Baghead

Quel visage cache le sac brun ?

Produit avec un micro budget, Baghead, des frères Duplass, nous propose un voyage en forêt avec 4 acteurs en manque de travail. L’ennui sera de courte durée puisqu’une cinquième personne semble s’être invitée.

Chad, Matt, Michelle et Catherine sont des acteurs obscurs, incapables de percer le marché rentable du métier. Pourtant, à la suite du dernier film de Chad, un navet sans borne pourtant acclamé dans un festival, Matt propose l’idée de prendre une pause dans le chalet de son oncle pour écrire un film qui tiendra l’affiche avec les 4 acteurs. Rendus là-bas, certaines tensions font leur entrée. Chad a le béguin pour Michelle, qui elle flirte avec Matt, mieux bâti que son meilleur ami bedonnant. Catherine suit en tant que l’ex de Matt qui ne voudrait pas se faire couper l’herbe sous le pied par une jeune, puisqu’elle a toujours des sentiments pour lui. Essayant d’écrire une histoire d’amour, ils bifurquent de cette idée après un rêve de Michelle dans lequel un homme masqué avec un sac brun l’épiait. L’écriture paraît un peu laborieux dû au manque d’effort, doublé d’une insuffisance créative : l’ennui s’installe. Ils n’auront pas à combattre cet ennui bien longtemps, car le personnage d’épouvante, dont ils imaginent le scénario, semble rôder tout près.

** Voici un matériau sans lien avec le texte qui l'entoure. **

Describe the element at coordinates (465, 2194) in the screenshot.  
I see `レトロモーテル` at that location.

Deuxième film des frères Duplass, Baghead ressemble beaucoup à une mise en abîme de leur propre production. Ainsi, si la prémisse s’accentue sur l’identité de la personne au sac brun, l’exploitation de cette idée manque quelque peu de tonus. Le fil narratif ne soutient pas la production durant 90 minutes, et c’est par à-coup que le spectateur bondit de sa chaise. Les réalisateurs ne réussissent jamais à installer une ambiance propice à l’éclosion d’un bon suspens. Ceux-ci se rabattent donc plutôt sur la surprise et les frontières du champ de vision de la caméra, pour donner un résultat moyen. Ce n’est absolument pas que le film souffre de sa facture sous-financer, mais que les limites de celles-ci sont mal exploitées, surtout à la l’heure où le public est très ouvert à la télé-réalité et au tournage sans trépied.

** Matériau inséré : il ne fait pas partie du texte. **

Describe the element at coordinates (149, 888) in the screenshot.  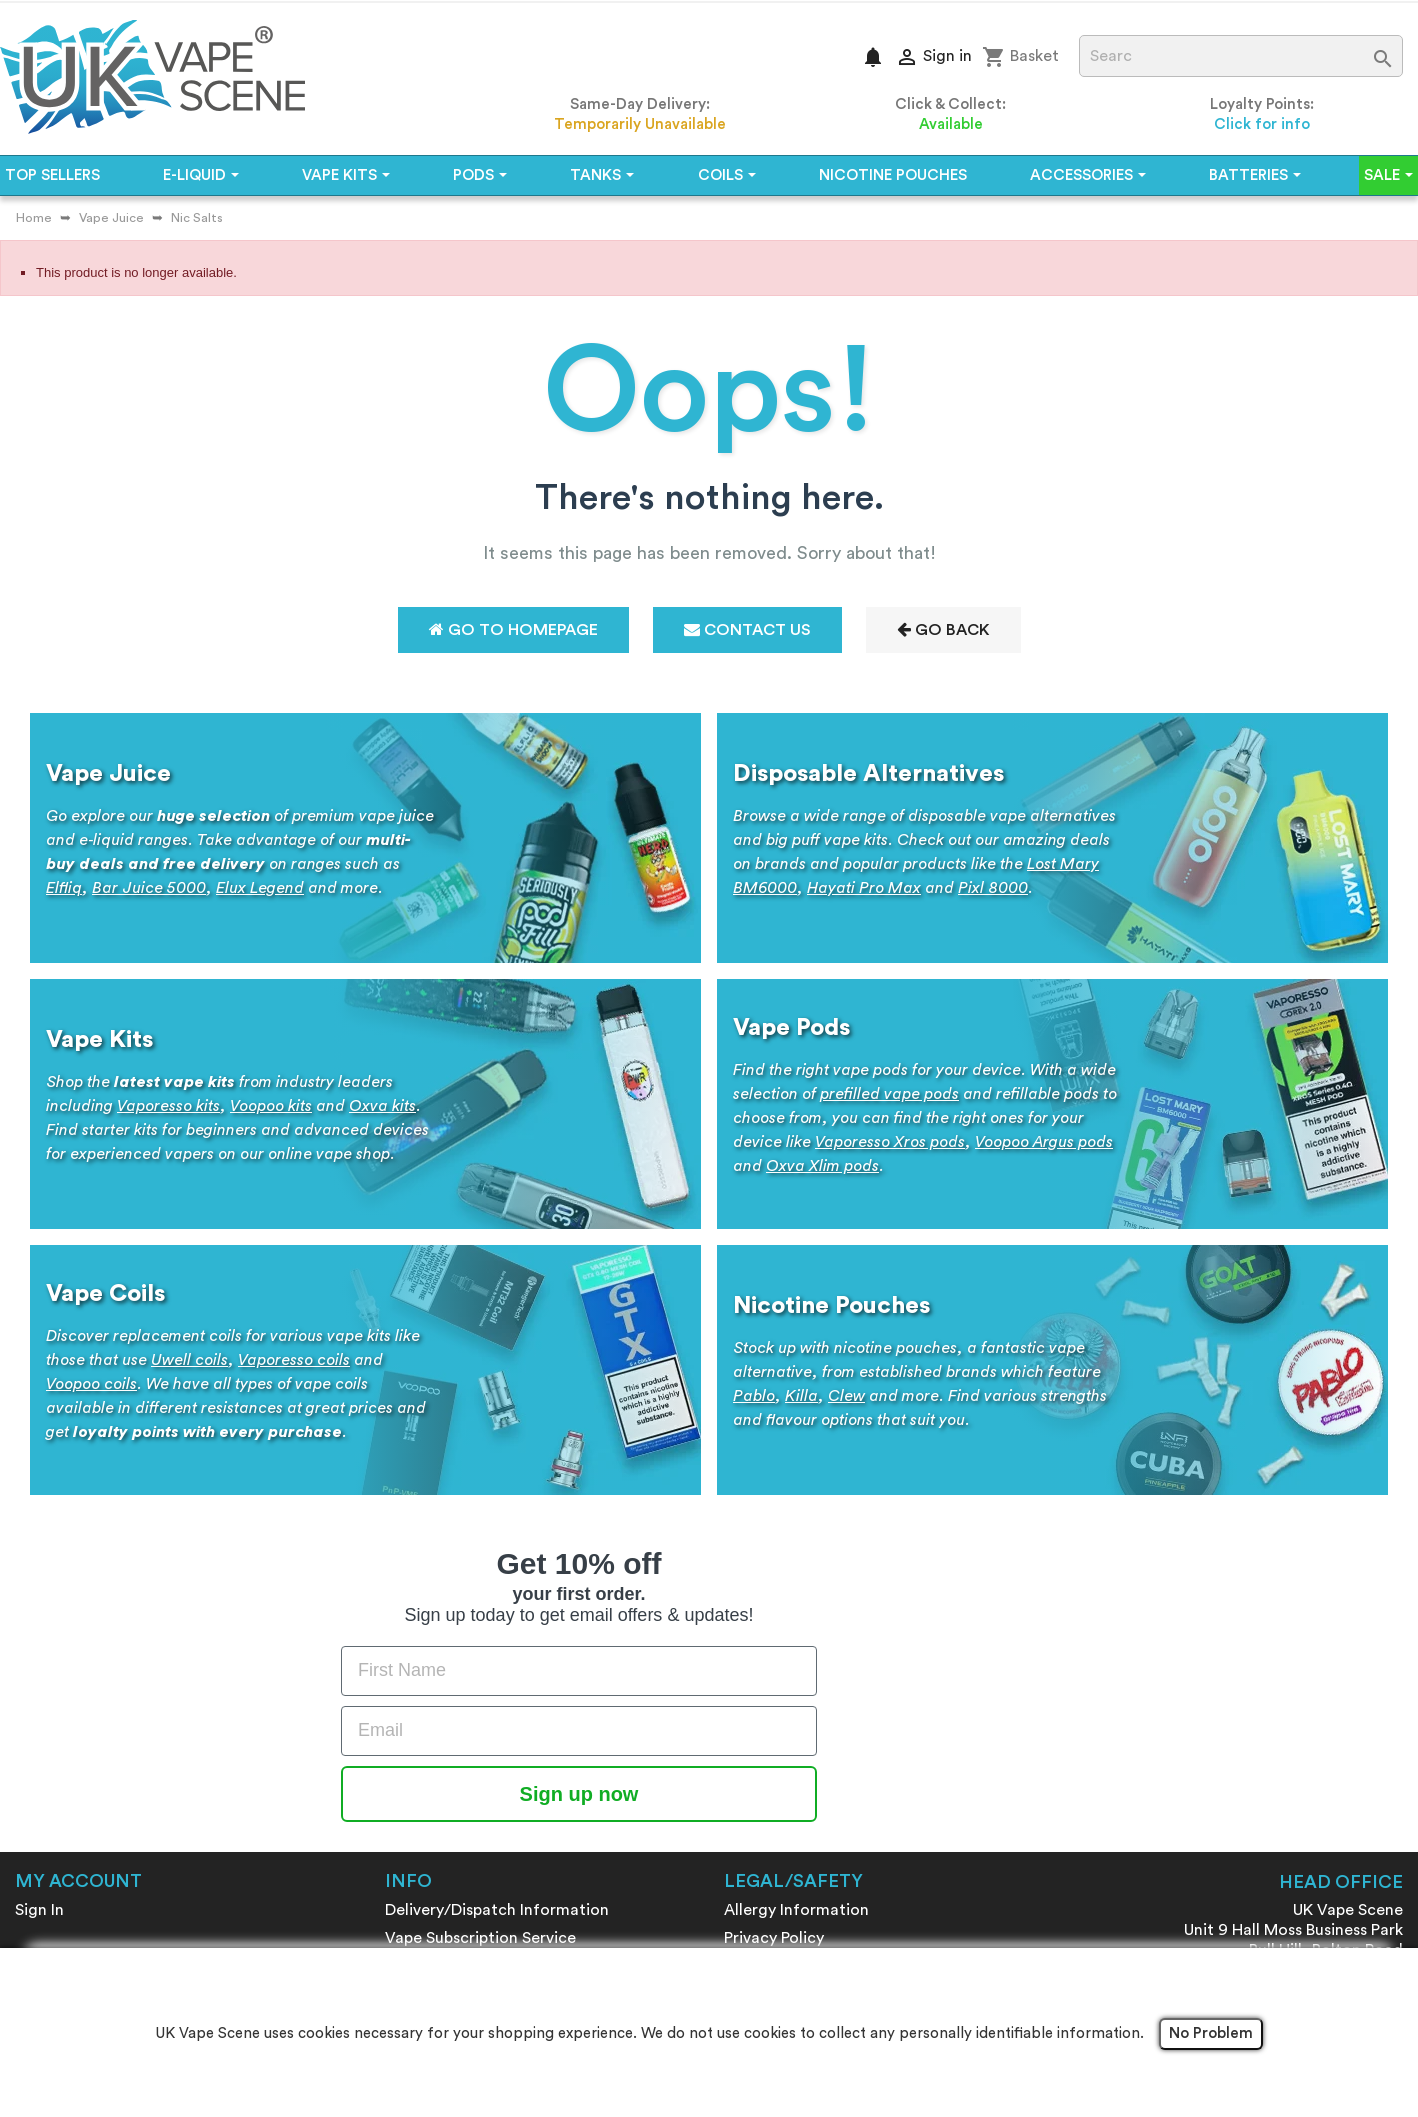
I see `Bar Juice 5000` at that location.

La direction photo souffre d’une carence artistique et devient très répétitive avec une fixation sur le gros plan. D’autant plus qu’en jouant sur le concept visuel du suspense, limite à celui du film d’horreur, la réalisation basculent le fardeau de la création de la peur et de l’angoisse sur la modeste distribution. Notez aussi que les frères Duplass ont laissé de la place l’improvisation aux acteurs dans certaines scènes. Après visionnement un constat s’impose : de l’improvisation faite par des acteurs moyens donne des scènes moyennes. Aucun personnage n’accroche et les gros plans ne parviennent jamais à transporter quoi que ce soit d’un cadre à l’autre. Voilà tout le problème de cette production au scénario très imaginatif, mais dont la sauce ne prend jamais.

Les frères Duplass manque la cible avec leur film Baghead. Pourtant, si la production n’est pas une leçon d’acting, ni une leçon de cinéma tout court, elle pourrait intéresser ceux qui font, ou veulent faire, du septième art avec un budget endémique.